Donald Trump and the Furor in Coal Country
WHY YOU SHOULD CARE
Because they’re beating their chests for a reason.
To take the pulse of a polarized nation and better understand the allure of Donald Trump, I traveled across America during the Republican primaries. Rather than finding a movement composed simply of angry (racist) white males, I was reminded how most people, when given the chance, prove more aware and more complex than you might expect. Still, there was an overarching theme throughout my journey, which helped inform the title of my new book: The Gilded Rage.
Trump supporters were often bordering on desperation — both in terms of their personal well-being and their local economies. Occasionally that rage was expressed in echoes of Trump’s crude attacks on Mexicans and Muslims, but mostly it was aimed at distant elites and an economic order they felt was rigged. What do they want? The old blue-collar, middle-class economy restored, or “made great again.”
“We’re the little men, understand. We live in this little community, we’re rural, we’re out in the woods, we’re not to be heard. We don’t have a voice, OK? Well, we do.”
Nowhere was this more pronounced than in Coal Country. The former mining counties of West Virginia have been gutted. Many mines have closed, and the jobs that do remain are often non-union and part-time, providing no benefits or security. The resulting spiral of poverty and depopulation has created quasi-ghost towns, many of which feature a modest church and faded husks of social and commercial life, like boarded shops, abandoned bowling alleys or the charred foundations of a once-popular bar. “We have a higher rate of refugees than Afghanistan and Syria. The whole valley is being depopulated,” one embittered Coal Creek resident said. “People want to believe Trump will turn it around.”
When a January poll showed Trump’s strongest support in the counties of central and southern West Virginia, it seemed to offer an explanation many craved: poorly educated, white, in economic free fall. The state, like Trump, seemed a caricature: a toothless monster of working-class anger, despair and resentment. Glossy magazines sent feature writers to Charleston, and newspapers published interactive maps about “How West Virginia Explains Donald Trump.” But it was in the coal towns where I learned firsthand how Trump had established himself as the black-lung candidate: He understood that miners loathed the automation of their industry, offering a lifeline to communities fed up with “anti-coal” Democrats.
These communities have been plagued further by a spiraling drug crisis — namely heroin and painkillers. “If you told me back then there’d be a drug problem in southern West Virginia, I’d say, ‘Son, you need to go back to New York,’ ” Lenny Massimino, the owner of a Raleigh County hardware store, said. And it’s not just the death of coal, he offered. Other industrial sectors, like textiles and manufacturing, have also been hard hit: “You can’t find a shirt made in the United States anymore.”
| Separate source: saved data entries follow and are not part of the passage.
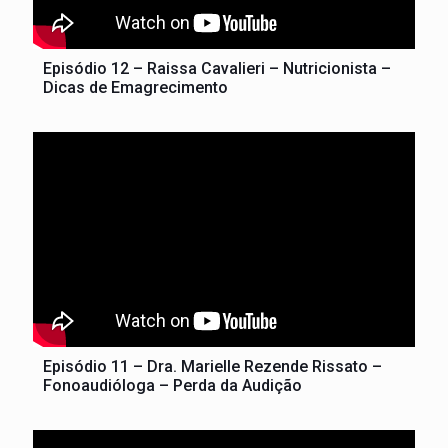
Episódio 12 – Raissa Cavalieri – Nutricionista –
Dicas de Emagrecimento
Episódio 11 – Dra. Marielle Rezende Rissato –
Fonoaudióloga – Perda da Audição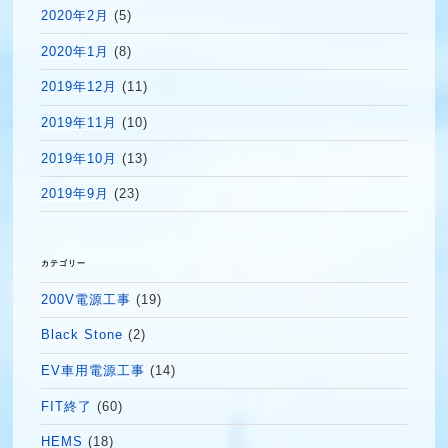
2020年2月
(5)
2020年1月
(8)
2019年12月
(11)
2019年11月
(10)
2019年10月
(13)
2019年9月
(23)
カテゴリー
200V電源工事
(19)
Black Stone
(2)
EV車用電源工事
(14)
FIT終了
(60)
HEMS
(18)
A similar refrain could be heard up north, in the coal and steel towns of Pennsylvania. In Carmichaels, Greene County, one of the Keystone State’s better-known coal towns, I spent a day with two coal miners. It soon became clear that for John Beatty and Stanley Stockdale — chatting from their trailer home in the hills outside town — anger over economic dislocation was often inseparable from resentment toward the smug elites they suspect — not always incorrectly — of taking the lion’s share of new wealth. “I’ve heard the term ‘dumb coal miner’ many times in my life,” Beatty said. “We’re the little men, understand. We live in this little community, we’re rural, we’re out in the woods, we’re not to be heard. We don’t have a voice, OK? Well, we do.”
In the oldest miner’s bar in Carmichaels, I heard a similar refrain from bartender “Tiggie” Teegarden, who explained why many former Democrats in the area had switched to Trump. Folks in D.C. and New York “think we’re dirtying the economy,” he said. “That is our economy. Without the coal mines, we don’t have no economy.” Stores are closing at a steady rate — Kmart and Sears just shut — and the only upside is gas prices being down, he explained. “People can afford to drive out of the county to work,” he said, but former hot spots like Nimocal and Rice’s Landing have already been transformed into ghost towns, where young people have few opportunities — other than enlisting.
Trump couldn’t restore King Coal, even if he wanted to. But the anger of people in places like Appalachia — check out the video below to get a sense of their despair — will not dissipate with Trump’s victory or defeat in November, and it will likely remain a feature of American politics for years to come.